Gli stadi brasiliani sono solo per i ricchi

by Stefano on




stadi brasiliani

Reinaldo, 39 anni, è un tifoso fanatico del Flamengo. Uno di quelli che allo stadio ci va da quando aveva 6 anni. Non in uno stadio qualunque ma al Maracanà con il quale ha un rapporto quasi viscerale. Quando nacque suo figlio, Reinaldo fece a sè la promessa di portarlo a vedere tutte le partite del Flamengo al Maracaná. Una promessa che, con la nuova riforma dello stadio in vista dei Mondiali 2014, non ha potuto mantenere. “Già prima dell’inizio dei lavori era difficile: il biglietto più economico costava 40 reais. Adesso è un assurdo, il prezzo è salito a 80 reais. Se aggiungi una bibita, un panino o altro si arriva minimo a 150 reais. Quale lavoratore si può permette di spendere una cifra simile per andare allo stadio?” .

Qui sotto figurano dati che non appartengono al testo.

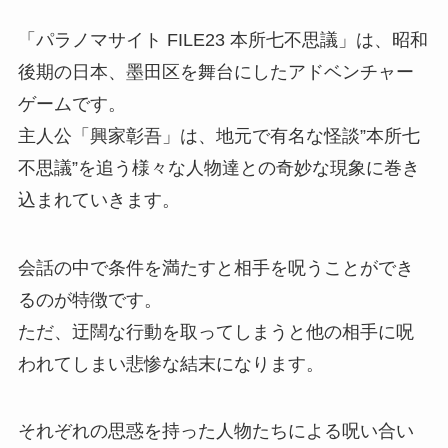
「パラノマサイト FILE23 本所七不思議」は、昭和
後期の日本、墨田区を舞台にしたアドベンチャー
ゲームです。
主人公「興家彰吾」は、地元で有名な怪談”本所七
不思議”を追う様々な人物達との奇妙な現象に巻き
込まれていきます。
会話の中で条件を満たすと相手を呪うことができ
るのが特徴です。
ただ、迂闊な行動を取ってしまうと他の相手に呪
われてしまい悲惨な結末になります。
それぞれの思惑を持った人物たちによる呪い合い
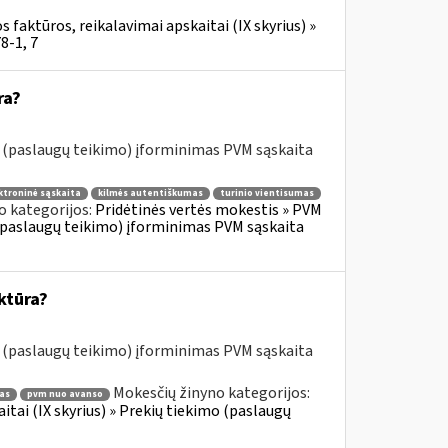
 faktūros, reikalavimai apskaitai (IX skyrius) »
8-1, 7
ra?
o (paslaugų teikimo) įforminimas PVM sąskaita
ktroninė sąskaita
kilmės autentiškumas
turinio vientisumas
o kategorijos:
Pridėtinės vertės mokestis » PVM
o (paslaugų teikimo) įforminimas PVM sąskaita
ktūra?
o (paslaugų teikimo) įforminimas PVM sąskaita
Mokesčių žinyno kategorijos:
as
pvm nuo avanso
itai (IX skyrius) » Prekių tiekimo (paslaugų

Gli stadi brasiliani solo per tifosi d’elite

Quanto riportato da Reinaldo, è quello che sta vivendo la maggior parte dei tifosi brasiliani ed è l’esempio di un processo che in Brasile è stato chiamato “elitizzazione degli stadi“: escono i tifosi delle fasce popolari, entrano i tifosi delle classi elitarie. “È in corso un processo di trasformazione dello stadio in un luogo di consumo dedicato a un tifoso con più possibilità economiche” denuncia l’antropologo Antonio Oswaldo Cruz della Università Federale di Rio de Janeiro.

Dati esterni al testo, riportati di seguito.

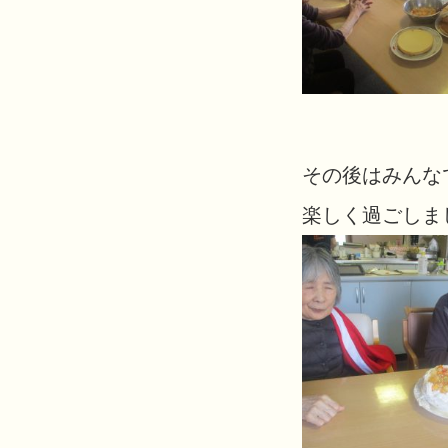
その後はみんな
楽しく過ごしました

Questo processo sarebbe iniziato già nel 2000 con i primi lavori di restringimento della capienza del Maracaná. Lo studioso cita come altro esempio lo stadio di Curitiba, Arena da Baixada, costruito su un modello più europeo per volere dei dirigenti dell’Atletico-PR che non volevano più un pubblico di scatenati e ubriachi ma più un pubblico di “spettatori”. Il processo di “elitizzazione” degli stadi e l’aumento incontrollato dei prezzi degli ingressi preoccupa anche il Ministero dello Sport brasiliano. In occasione della Confederation Cup il segretario nazionale ha commentato: “una famiglia per andare al Maracanà dovrebbe spendere 400 reais, un assurdo. Questo non è un prezzo da partita di calcio, chiaro che questo allontana le classi sociali meno abbienti ma è ridicolo pensare che il calcio che è uno sport popolare allontani proprio le classi popolari. I club dovrebbero pensare a altre forme di guadagno che non sia l’aumento del prezzo degli ingressi.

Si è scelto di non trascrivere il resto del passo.